Once again, we review how the CPC monthly outlook performed. We’ll begin by looking at the temperature outlook. Recall, that on the last day in September, the CPC changed their temperature outlook dramatically, resulting in this:
Here’s what actually happened:
Well, thank goodness they changed at the last minute. The band of below-normal temperatures should’ve been shifted westward to include all of the Central Plains and front range of the Rockies. The above normal temperature forecast in the west was too broad and should not have included as much of the Pacific Northwest. The above normal temperatures in the Northeast were completely missed by the CPC, although they did give “equal chance” for above or below normal temperatures there, so you could argue they weren’t completely wrong.
On to precipitation. Here’s the original outlook:
And here’s what happened:
I have to say, the CPC did a pretty good job with their outlook in the east, especially extending the above normal precipitation back into the Great Lakes. You could argue they were inaccurate in much of the southeast, but, overall, it’s not that bad considering how tough it is to predict precipitation over an entire month.
The western half of the country is a different story. The Pacific Northwest experienced above normal precipitation as did southern Nevada and western Arizona. This completely contradicts the CPC outlook, which had drier conditions from the Pacific Northwest, down the coast and eastward into the desert southwest.
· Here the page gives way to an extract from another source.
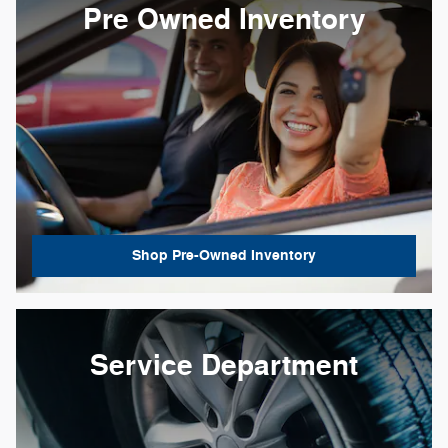
Pre Owned Inventory
Shop Pre-Owned Inventory
Service Department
FINAL VERDICT: On a scale of 1 to 10, with 1 being “Laughably Wrong” and 10 being “Frighteningly Accurate,” I will (subjectively) assign an overall score of 6.5 to the CPC October outlook. Breaking it down, I gave them an 8 for the temperature outlook (again, thankfully they changed it at the last moment), as it was pretty accurate. I scored the precipitation outlook a 5 since it was quite accurate in the east and quite inaccurate in the west.